By John Hayden
Care Resource is rolling out its latest weapon in the fight against the HIV and opioid crises.
The SPOT, which stands for Special Purpose Outreach Team, is a mobile unit that goes into neighborhoods and reaches people who need testing, counseling, and prevention tools. The impact is immediate, because just a few weeks into this new venture more than 60 lives have already been saved.
Emelina Martinez is their Safe Syringe Exchange Services manager. She hits the road with The SPOT and goes out every day with one goal in mind: helping people the healthcare system and society overlook.
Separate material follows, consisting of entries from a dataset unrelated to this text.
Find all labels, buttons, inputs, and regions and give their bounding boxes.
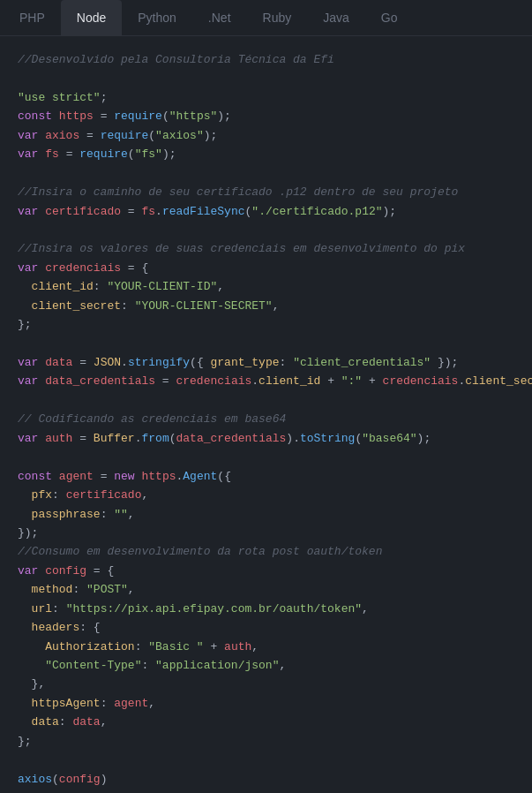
tab-node[interactable]: Node <box>61 0 122 35</box>
code-block: //Desenvolvido pela Consultoria Técnica … <box>0 36 532 793</box>
tab-python[interactable]: Python <box>122 0 192 35</box>
tab-ruby[interactable]: Ruby <box>247 0 308 35</box>
tab-php[interactable]: PHP <box>4 0 61 35</box>
tab-dotnet[interactable]: .Net <box>192 0 247 35</box>
tab-java[interactable]: Java <box>307 0 365 35</box>
tab-bar: PHP Node Python .Net Ruby Java Go <box>0 0 532 36</box>
tab-go[interactable]: Go <box>365 0 414 35</box>
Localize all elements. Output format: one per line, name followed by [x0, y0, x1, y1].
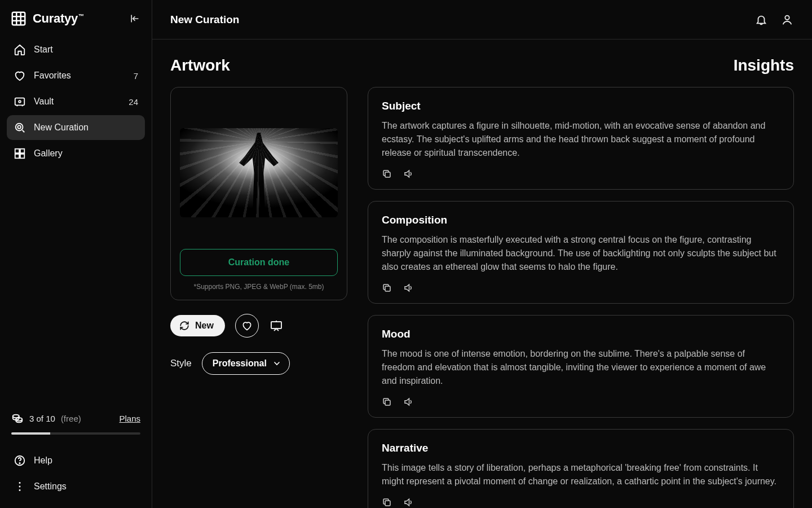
- new-button[interactable]: New: [170, 315, 225, 336]
- sidebar-item-help[interactable]: Help: [7, 448, 145, 473]
- insight-card: CompositionThe composition is masterfull…: [368, 201, 794, 304]
- svg-rect-20: [385, 400, 390, 405]
- usage-bar: [11, 432, 140, 435]
- brand: Curatyy™: [10, 10, 84, 27]
- insight-card: SubjectThe artwork captures a figure in …: [368, 87, 794, 190]
- sidebar-item-label: Favorites: [34, 71, 126, 81]
- copy-button[interactable]: [382, 169, 392, 179]
- chevron-down-icon: [272, 359, 281, 368]
- main: New Curation Artwork Curation done *Supp…: [152, 0, 812, 508]
- support-text: *Supports PNG, JPEG & WebP (max. 5mb): [194, 283, 324, 291]
- insight-card: NarrativeThis image tells a story of lib…: [368, 429, 794, 508]
- insight-body: The mood is one of intense emotion, bord…: [382, 347, 780, 388]
- svg-rect-7: [15, 154, 19, 158]
- heart-icon: [14, 69, 26, 82]
- svg-point-13: [19, 482, 21, 484]
- sidebar-item-label: Vault: [34, 97, 121, 107]
- home-icon: [14, 43, 26, 56]
- svg-rect-6: [20, 149, 24, 153]
- insight-body: The artwork captures a figure in silhoue…: [382, 119, 780, 160]
- usage-panel: 3 of 10 (free) Plans: [7, 412, 145, 435]
- style-row: Style Professional: [170, 352, 347, 375]
- sidebar-item-gallery[interactable]: Gallery: [7, 141, 145, 166]
- insight-title: Narrative: [382, 442, 780, 454]
- more-icon: [14, 480, 26, 493]
- insight-actions: [382, 283, 780, 293]
- insight-actions: [382, 169, 780, 179]
- notifications-button[interactable]: [754, 13, 768, 27]
- svg-point-3: [16, 124, 23, 131]
- brand-name: Curatyy™: [33, 11, 84, 26]
- svg-rect-17: [271, 322, 281, 329]
- topbar: New Curation: [152, 0, 812, 40]
- svg-rect-0: [12, 12, 25, 25]
- speak-button[interactable]: [403, 497, 413, 507]
- plans-link[interactable]: Plans: [119, 414, 140, 423]
- copy-button[interactable]: [382, 497, 392, 507]
- insights-section-title: Insights: [368, 56, 794, 75]
- sidebar-item-favorites[interactable]: Favorites 7: [7, 63, 145, 88]
- topbar-actions: [754, 13, 794, 27]
- search-icon: [14, 121, 26, 134]
- insights-panel: Insights SubjectThe artwork captures a f…: [368, 56, 794, 485]
- insight-title: Subject: [382, 100, 780, 112]
- speak-button[interactable]: [403, 169, 413, 179]
- grid-icon: [14, 147, 26, 160]
- svg-rect-8: [20, 154, 24, 158]
- artwork-panel: Artwork Curation done *Supports PNG, JPE…: [170, 56, 347, 485]
- sidebar-item-label: New Curation: [34, 122, 138, 133]
- insight-body: The composition is masterfully executed …: [382, 233, 780, 274]
- insights-list: SubjectThe artwork captures a figure in …: [368, 87, 794, 508]
- insight-title: Composition: [382, 214, 780, 226]
- curation-status-badge: Curation done: [180, 249, 338, 276]
- usage-text: 3 of 10 (free): [29, 414, 113, 423]
- refresh-icon: [179, 321, 189, 331]
- content: Artwork Curation done *Supports PNG, JPE…: [152, 40, 812, 508]
- sidebar-item-vault[interactable]: Vault 24: [7, 89, 145, 114]
- insight-card: MoodThe mood is one of intense emotion, …: [368, 315, 794, 418]
- svg-point-16: [785, 15, 789, 19]
- copy-button[interactable]: [382, 397, 392, 407]
- profile-button[interactable]: [780, 13, 794, 27]
- insight-actions: [382, 497, 780, 507]
- style-select[interactable]: Professional: [202, 352, 290, 375]
- svg-point-2: [19, 100, 21, 103]
- sidebar-item-count: 7: [134, 71, 138, 81]
- svg-point-14: [19, 486, 21, 488]
- sidebar-item-settings[interactable]: Settings: [7, 474, 145, 499]
- style-select-value: Professional: [213, 358, 267, 368]
- artwork-preview-image: [180, 128, 338, 217]
- sidebar-item-label: Help: [34, 456, 138, 466]
- favorite-button[interactable]: [235, 314, 259, 338]
- svg-rect-18: [385, 172, 390, 177]
- insight-actions: [382, 397, 780, 407]
- new-button-label: New: [195, 321, 214, 331]
- sidebar-item-start[interactable]: Start: [7, 37, 145, 62]
- sidebar-item-new-curation[interactable]: New Curation: [7, 115, 145, 140]
- present-button[interactable]: [269, 318, 284, 333]
- svg-point-15: [19, 489, 21, 491]
- insight-title: Mood: [382, 328, 780, 340]
- help-icon: [14, 454, 26, 467]
- brand-logo-icon: [10, 10, 27, 27]
- page-title: New Curation: [170, 14, 754, 26]
- sidebar-footer: Help Settings: [7, 448, 145, 499]
- insight-body: This image tells a story of liberation, …: [382, 461, 780, 488]
- upload-card: Curation done *Supports PNG, JPEG & WebP…: [170, 87, 347, 300]
- speak-button[interactable]: [403, 283, 413, 293]
- copy-button[interactable]: [382, 283, 392, 293]
- sidebar-nav: Start Favorites 7 Vault 24 New Curation: [7, 37, 145, 166]
- vault-icon: [14, 95, 26, 108]
- sidebar-item-label: Gallery: [34, 148, 138, 159]
- speak-button[interactable]: [403, 397, 413, 407]
- coins-icon: [11, 412, 24, 424]
- sidebar-item-label: Settings: [34, 481, 138, 492]
- usage-bar-fill: [11, 432, 50, 435]
- artwork-actions: New: [170, 314, 347, 338]
- sidebar-item-count: 24: [129, 97, 138, 107]
- style-label: Style: [170, 358, 192, 369]
- collapse-sidebar-button[interactable]: [128, 12, 142, 25]
- sidebar: Curatyy™ Start Favorites 7 Vau: [0, 0, 152, 508]
- artwork-section-title: Artwork: [170, 56, 347, 75]
- svg-rect-1: [15, 98, 25, 106]
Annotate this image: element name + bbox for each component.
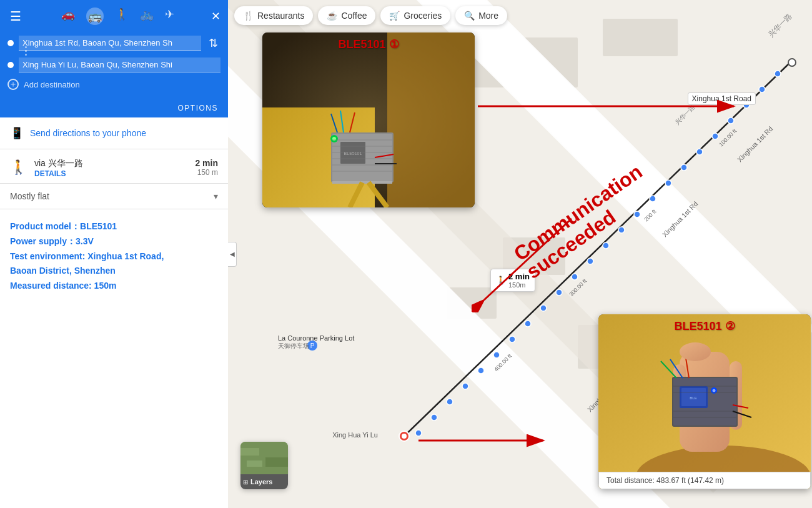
svg-point-19 [665,180,671,186]
ble2-title: BLE5101 ② [674,319,735,333]
walk-info-box: 🚶 2 min 150m [490,269,535,292]
env-value2: Baoan District, Shenzhen [10,266,116,276]
sidebar-collapse-handle[interactable]: ◀ [228,242,237,267]
ble1-title: BLE5101 ① [338,37,399,51]
svg-point-101 [680,342,711,361]
sidebar: ☰ 🚗 🚌 🚶 🚲 ✈ ✕ ⇅ [0,0,228,508]
send-directions-label: Send directions to your phone [30,128,146,138]
restaurants-pill[interactable]: 🍴 Restaurants [234,6,313,25]
route-connector [25,46,27,56]
total-dist-box: Total distance: 483.67 ft (147.42 m) [598,472,811,489]
walk-time: 2 min [508,272,530,281]
dist-label: Measured distance: [10,281,92,291]
svg-point-34 [431,414,437,421]
groceries-icon: 🛒 [389,11,400,21]
route-info: via 兴华一路 DETAILS [34,158,187,178]
ble-photo-1: BLE5101 ① BLE5101 [262,32,475,207]
route-time: 2 min 150 m [195,158,218,177]
dist-value: 150m [94,281,117,291]
layers-label: Layers [250,478,272,486]
chevron-down-icon: ▾ [214,191,218,201]
close-icon[interactable]: ✕ [211,9,220,23]
more-label: More [478,11,498,21]
svg-point-32 [462,383,468,389]
sidebar-header: ☰ 🚗 🚌 🚶 🚲 ✈ ✕ ⇅ [0,0,228,99]
walk-dist: 150m [508,281,530,289]
svg-point-26 [556,289,562,296]
layers-button[interactable]: ⊞ Layers [240,442,288,489]
svg-text:P: P [310,342,315,349]
restaurants-label: Restaurants [257,11,304,21]
send-directions-row[interactable]: 📱 Send directions to your phone [0,117,228,149]
power-label: Power supply： [10,236,76,246]
walk-result-icon: 🚶 [10,159,27,176]
start-input[interactable] [19,36,201,51]
svg-point-30 [493,352,500,358]
map-topbar: 🍴 Restaurants ☕ Coffee 🛒 Groceries 🔍 Mor… [234,6,507,25]
svg-point-23 [603,242,609,249]
product-info: Product model：BLE5101 Power supply：3.3V … [0,209,228,508]
restaurant-icon: 🍴 [243,11,254,21]
xinghua-road-label: Xinghua 1st Road [692,94,751,103]
svg-point-35 [415,430,422,436]
swap-icon[interactable]: ⇅ [206,34,220,52]
options-label: OPTIONS [177,104,218,112]
send-icon: 📱 [10,126,24,140]
route-dist-value: 150 m [195,168,218,177]
test-env-line2: Baoan District, Shenzhen [10,264,218,279]
route-inputs: ⇅ ＋ Add destination [7,30,220,99]
more-pill[interactable]: 🔍 More [455,6,507,25]
options-bar: OPTIONS [0,99,228,117]
svg-point-21 [634,211,640,217]
route-via: via 兴华一路 [34,158,187,169]
groceries-pill[interactable]: 🛒 Groceries [380,6,450,25]
terrain-row[interactable]: Mostly flat ▾ [0,184,228,209]
end-dot [7,62,14,68]
layers-thumbnail [240,442,288,474]
product-model-line: Product model：BLE5101 [10,219,218,234]
route-result: 🚶 via 兴华一路 DETAILS 2 min 150 m [0,149,228,184]
power-value: 3.3V [76,236,94,246]
svg-text:Xing Hua Yi Lu: Xing Hua Yi Lu [332,431,378,439]
coffee-pill[interactable]: ☕ Coffee [318,6,375,25]
svg-point-13 [759,86,765,92]
svg-text:BLE5101: BLE5101 [344,151,362,156]
env-value: Xinghua 1st Road, [87,251,164,261]
nav-icon-bike[interactable]: 🚲 [140,7,154,25]
product-model-value: BLE5101 [80,221,117,231]
coffee-icon: ☕ [327,11,337,21]
svg-point-91 [713,389,716,392]
more-search-icon: 🔍 [464,11,475,21]
add-dest-icon: ＋ [7,79,19,90]
svg-rect-53 [387,32,475,207]
coffee-label: Coffee [341,11,367,21]
svg-rect-3 [603,19,678,56]
layers-icon: ⊞ [243,479,248,486]
nav-icon-walk[interactable]: 🚶 [115,7,129,25]
layers-label-bar: ⊞ Layers [240,474,288,489]
route-details-link[interactable]: DETAILS [34,169,187,178]
ble-photo-2: BLE5101 ② [598,314,811,489]
svg-point-29 [509,336,515,342]
svg-point-33 [447,399,453,405]
hamburger-icon[interactable]: ☰ [7,6,24,26]
svg-point-12 [775,71,781,77]
nav-icons: 🚗 🚌 🚶 🚲 ✈ [30,7,205,25]
add-destination-row[interactable]: ＋ Add destination [7,74,220,92]
end-input[interactable] [19,57,220,72]
test-env-line1: Test environment: Xinghua 1st Road, [10,249,218,264]
total-dist-text: Total distance: 483.67 ft (147.42 m) [607,476,724,485]
svg-point-18 [681,164,687,171]
walk-box-icon: 🚶 [496,276,506,285]
add-dest-label: Add destination [24,80,80,89]
svg-point-20 [650,196,656,202]
svg-text:BLE: BLE [690,396,696,400]
product-model-label: Product model： [10,221,80,231]
svg-point-31 [478,367,484,374]
nav-icon-bus[interactable]: 🚌 [86,7,104,25]
svg-point-15 [728,117,734,124]
nav-icon-flight[interactable]: ✈ [165,7,174,25]
svg-point-28 [525,321,531,327]
xinghua-road-callout: Xinghua 1st Road [688,92,756,105]
nav-icon-car[interactable]: 🚗 [61,7,75,25]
Services include COVID testing and vaccination, HIV testing, Hepatitis C testing, and as part of a syringe exchange program, anonymous exchange for participants.
Once the testing is finished, HIV positive tests are referred for additional help, Martinez and her team turn to prevention.
“We give them everything they need to stay safe to prevent the transmission of HIV and Hepatitis C,” she explains.
Those tools include Narcan, which saves people in the middle of an overdose, to clean needles. The privately funded needle exchange is a one-for-one program, meaning that for every used needle someone brings in, they are given a new, clean needle. When a person is the first to use a needle, they know they aren’t at risk for HIV.
“They appreciate what we’ve done,” Martinez told OutClique. “They say it’s about time someone in Broward did this. Some of them have come and cried with us out of gratitude. I have one gentleman who saved his life with the Narcan we gave him.”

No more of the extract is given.